Let $y(t)$ be a continuous semimartingale and define $P(t)$ as follows. $P(t)=\exp(-y(t)(T-t))$ (t $\in[0,T]$)
Is following calculation using Ito's lemma correct? And how should I write its differential form?

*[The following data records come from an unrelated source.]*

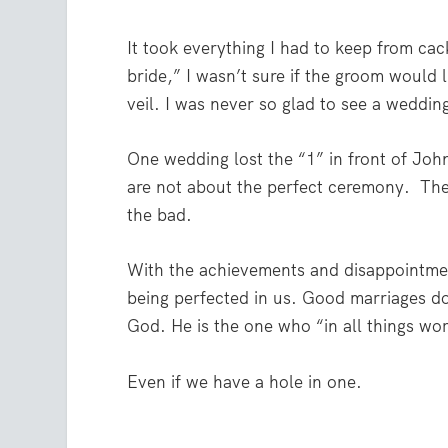
It took everything I had to keep from cac
bride,” I wasn’t sure if the groom would li
veil. I was never so glad to see a weddin
One wedding lost the “1” in front of Joh
are not about the perfect ceremony.
The
the bad.
With the achievements and disappointment
being perfected in us. Good marriages d
God. He is the one who
“in all things wo
Even if we have a hole in one.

$P(t,y(t))=P(0,y(0))+\int^t_0y(s)\exp(-y(s)(T-t))ds+\int^t_0{-(T-t)\exp(-y(s)(T-t))}dy(s)+1/2\int^t_0(T-t)^2\exp(-y(s)(T-t))d<y>(s)$
Let $P(Y_t,t)=\exp(-Y_t(T-t))$, then $$\frac{\partial P(y,t)}{\partial t}=yP(y,t), \ \ \ \ \ \frac{\partial P(y,t)}{\partial y}=-(T-t)P(y,t), \ \ \ \ \ \frac{\partial^2 P(y,t)}{\partial y^2}=(T-t)^2P(y,t)$$ Therefore, by Ito: $$dP=\frac{\partial P(Y_t,t)}{\partial t}dt+\frac{\partial P(Y_t,t)}{\partial y}dY_t+\frac{1}{2}\frac{\partial^2 P(Y_t,t)}{\partial y^2}d[Y]_t$$ and making the integral form more explicit $$P(Y_t,t)-P(Y_0,0)=\int_0^tY_sP(Y_s,s)ds-\int_0^t(T-s)P(Y_s,s)dY_s+ \\ +\frac{1}{2}\int_0^t(T-s)^2P(Y_s,s)d[Y]_s$$
Now let $P(Y_t,t)=\exp(-Y_t)$, then $$\frac{\partial P(y,t)}{\partial t}=0, \ \ \ \ \ \frac{\partial P(y,t)}{\partial y}=-P(y,t), \ \ \ \ \ \frac{\partial^2 P(y,t)}{\partial y^2}=P(y,t)$$ So the differential and the integral are respectively $$dP=\frac{\partial P(Y_t,t)}{\partial y}dY_t+\frac{1}{2}\frac{\partial^2 P(Y_t,t)}{\partial y^2}d[Y]_t=-P(Y_t,t)dY_t+\frac{1}{2}P(Y_t,t)d[Y]_t$$ $$P(Y_t,t)-P(Y_0,0)=-\int_0^tP(Y_s,s)dY_s +\frac{1}{2}\int_0^tP(Y_s,s)d[Y]_s$$